Some of the blame doubtless lies with me — I’m not known for being tactful when something needs to be said. Generally I err on the side of blunt as it’s how I prefer to be treated. So I might state something as a fact, or simply act based on the information at hand based on prior experience. And that doesn’t sit well with everyone.

But I have three nifty items to keep it under control, one of which has come up a few times lately so I thought I’d share.

Exhibit A: I have a Producer credit on a PS2 Video Game, but…

During my career, I’ve worked on some interesting projects… some of which I am very proud of (an A&E documentary, a Christmas special for ABC Family among others).

I’ve also worked on some total turkeys.

Reminding myself of the latter less-than-impressive projects is a great way to keep perspective.

Oh. The shame.

Oops. I did do that.

Yeah… Britney’s Dance Beat. That Britney. Oh boy. In my defense, I was only a producer for the animated cut scenes — the rest of it was not my fault. But still, it’s not something I’m proud of. At least she still had a career back then.

Exhibit B: I have a credit on an album, but…

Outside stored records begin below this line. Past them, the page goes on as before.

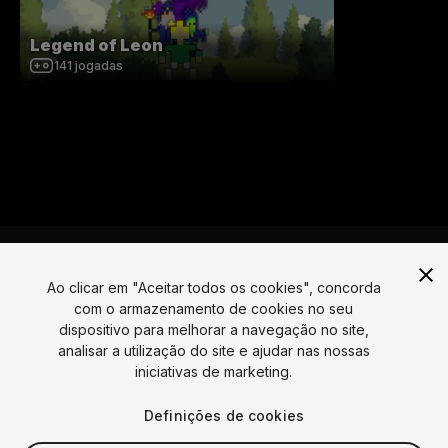
Legend of Leon
141
jogadas
Ao clicar em "Aceitar todos os cookies", concorda
com o armazenamento de cookies no seu
Língua
dispositivo para melhorar a navegação no site,
analisar a utilização do site e ajudar nas nossas
English
Français
Deutsch
Bahasa Indonesia
Italiano
日本語
iniciativas de marketing.
한국어
Polski
Português
Русский
Español
Türkçe
Social
Definições de cookies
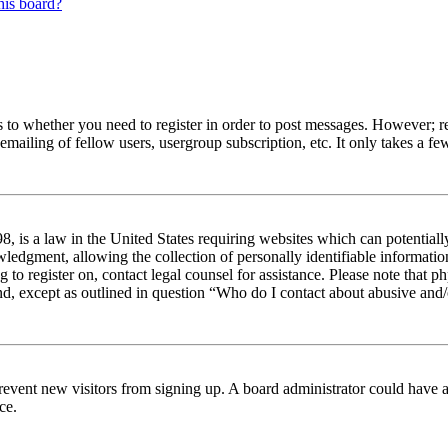
his board?
s to whether you need to register in order to post messages. However; reg
emailing of fellow users, usergroup subscription, etc. It only takes a 
 is a law in the United States requiring websites which can potentiall
edgment, allowing the collection of personally identifiable information 
ng to register on, contact legal counsel for assistance. Please note tha
nd, except as outlined in question “Who do I contact about abusive and/o
to prevent new visitors from signing up. A board administrator could hav
ce.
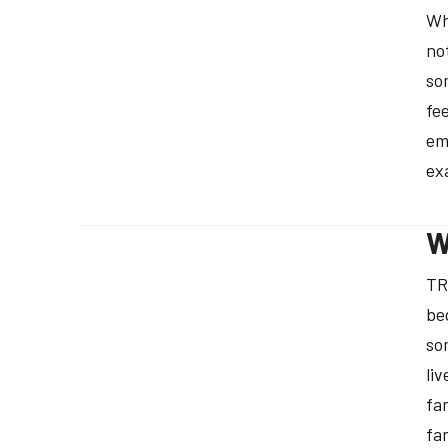
Wh
no
so
fe
em
ex
W
TR
be
so
li
fa
fa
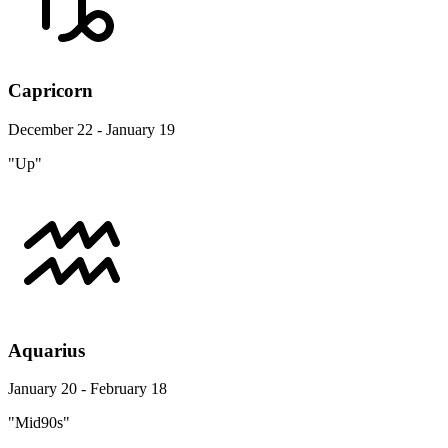
Capricorn
December 22 - January 19
"Up"
Aquarius
January 20 - February 18
"Mid90s"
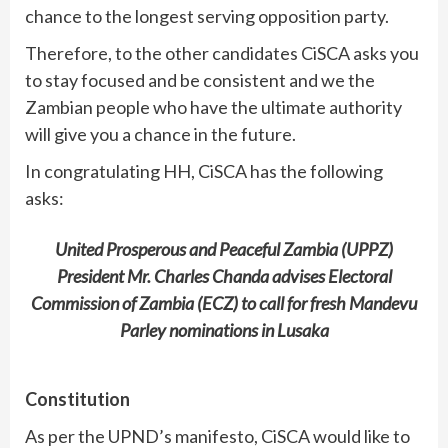
chance to the longest serving opposition party.
Therefore, to the other candidates CiSCA asks you
to stay focused and be consistent and we the
Zambian people who have the ultimate authority
will give you a chance in the future.
In congratulating HH, CiSCA has the following
asks:
United Prosperous and Peaceful Zambia (UPPZ)
President Mr. Charles Chanda advises Electoral
Commission of Zambia (ECZ) to call for fresh Mandevu
Parley nominations in Lusaka
Constitution
As per the UPND’s manifesto, CiSCA would like to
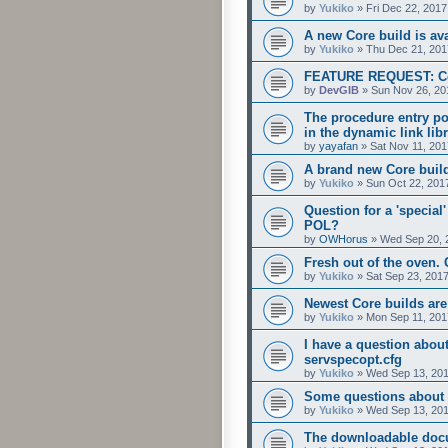
by
Yukiko
»
Fri Dec 22, 201
A new Core build is ava
by
Yukiko
»
Thu Dec 21, 201
FEATURE REQUEST: Conf
by
DevGIB
»
Sun Nov 26, 20
The procedure entry po
in the dynamic link li
by
yayafan
»
Sat Nov 11, 20
A brand new Core build 
by
Yukiko
»
Sun Oct 22, 201
Question for a 'special'
POL?
by
OWHorus
»
Wed Sep 20, 
Fresh out of the oven. 
by
Yukiko
»
Sat Sep 23, 201
Newest Core builds are
by
Yukiko
»
Mon Sep 11, 201
I have a question abou
servspecopt.cfg
by
Yukiko
»
Wed Sep 13, 201
Some questions about se
by
Yukiko
»
Wed Sep 13, 201
The downloadable doc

This one requires a bit more explanation. Back in High School, there was a period when we were “encouraged” to go get an internship at a real job. I couldn’t see the point in getting a real job, especially since (a) I was planning on going to college and (b) I could presumably get a real job at some point in the future. At the time, I was an avid musician, so I called every recording studio in town until I found one that would take me on as an intern. The owners of the studio I worked at were putting together their own album and I ended up doing some audio engineering work on it (very minor stuff like “okay, press record now”). They were gracious enough to give me a credit on the LP when it was released. So I have my name on the sleeve notes of a vinyl LP. And that is incredibly cool.

Unfortunately, the album pretty much sucked. The only reference I could find online gave it a 2 out of 5.

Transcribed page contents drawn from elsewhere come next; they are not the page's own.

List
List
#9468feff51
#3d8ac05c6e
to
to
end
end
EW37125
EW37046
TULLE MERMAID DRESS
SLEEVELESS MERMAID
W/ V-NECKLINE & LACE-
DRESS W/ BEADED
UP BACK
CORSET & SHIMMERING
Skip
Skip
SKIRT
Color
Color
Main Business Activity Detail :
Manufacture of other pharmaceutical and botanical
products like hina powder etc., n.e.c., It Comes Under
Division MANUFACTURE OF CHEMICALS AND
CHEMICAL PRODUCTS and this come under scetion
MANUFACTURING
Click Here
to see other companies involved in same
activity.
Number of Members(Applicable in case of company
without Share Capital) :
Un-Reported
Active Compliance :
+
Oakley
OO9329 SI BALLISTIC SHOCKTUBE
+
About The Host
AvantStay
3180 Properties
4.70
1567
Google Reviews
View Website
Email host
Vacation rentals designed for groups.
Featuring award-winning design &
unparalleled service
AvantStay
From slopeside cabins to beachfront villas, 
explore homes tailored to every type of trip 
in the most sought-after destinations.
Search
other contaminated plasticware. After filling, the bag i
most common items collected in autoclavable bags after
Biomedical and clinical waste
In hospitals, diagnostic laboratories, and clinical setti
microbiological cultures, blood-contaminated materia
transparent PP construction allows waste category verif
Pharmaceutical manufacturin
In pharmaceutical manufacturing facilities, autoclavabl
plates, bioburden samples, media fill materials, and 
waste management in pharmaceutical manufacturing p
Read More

So while they sound neat in principal, both of those trophies are humbling in the ego department :-)


Exhibit C

My third check and balance is my personal favorite: my ever supportive and ever bluntly truthful wife. She does a fantastic job of walking the line between encouragement and realism, telling me like it is when I need to hear it most. And unlike my other two ego checks, I’m always proud to have her with me.